Aerobic oxidation of 5-Hydroxymethylfurfural to 2,5-Furandicarboxylic acid over Au/Hydrotalcite catalyst − role of support and synthesis methodology on the activity and stability
Ane Bueno, Nerea Viar, Matthew Conway, Iñaki Gandarias, J. Requies, Meenakshisundaram Sankar
Abstract
The oxidation of 5-hydroxymethylfurfural (HMF) to 2,5-furandicarboxylic acid (FDCA) is key in producing bio-based plastics like polyethylene furanoate (PEF), a sustainable alternative to petrochemical materials.

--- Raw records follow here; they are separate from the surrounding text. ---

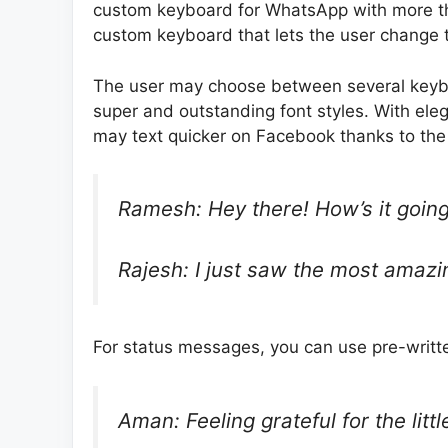
custom keyboard for WhatsApp with more th
custom keyboard that lets the user change th
The user may choose between several keybo
super and outstanding font styles. With eleg
may text quicker on Facebook thanks to the s
Ramesh: Hey there! How’s it going
Rajesh: I just saw the most amazin
For status messages, you can use pre-writt
Aman: Feeling grateful for the little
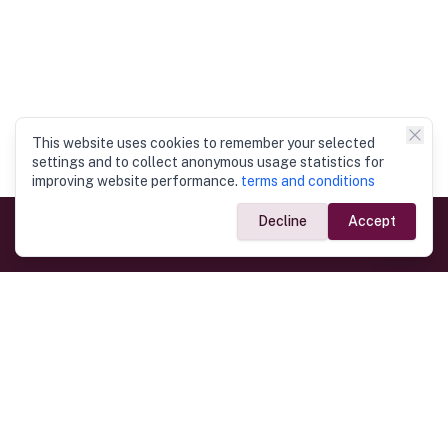
This website uses cookies to remember your selected
settings and to collect anonymous usage statistics for
improving website performance.
terms and conditions
Decline
Accept
Government Links
Ministry of Foreign Affairs
Home
Dept. of Immigration & Emigration
Electronic Travel Authorisation
Consulate General
Registrar General’s Department
Consular Services
Commercial Links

This work reports a systematic study on how the hydrotalcite (HT) support precursors—specifically using Na + or NH 4 + precursors and the choice of synthesis method (deposition – precipitation, DP, or sol immobilization, SI) influence the catalytic performance and stability of Au/HT catalysts under base-free reaction conditions. Au/HT Na DP achieved 100 % HMF conversion and FDCA yield without an external base. This high activity is reflected in its turnover frequency (TOF), reaching 12.1 h −1 per basic site and 287.4 h −1 per gold site. The superior performance of Au/HT Na DP is attributed to the strong synergy between gold nanoparticles (AuNPs) and weak basic sites (OH – groups) of the HT, whose abundance is dictated by the choice of precursor. In contrast, Au/HT NH4 SI, despite higher Au dispersion, showed lower activity due to reduced basicity. Magnesium leaching was identified as the primary cause of catalyst deactivation, and a regeneration strategy employing Mg(OH) 2 was developed to successfully restore both the structure and basicity of the catalyst. These findings offer practical insights into the design of recyclable, base-free catalytic systems for sustainable FDCA production.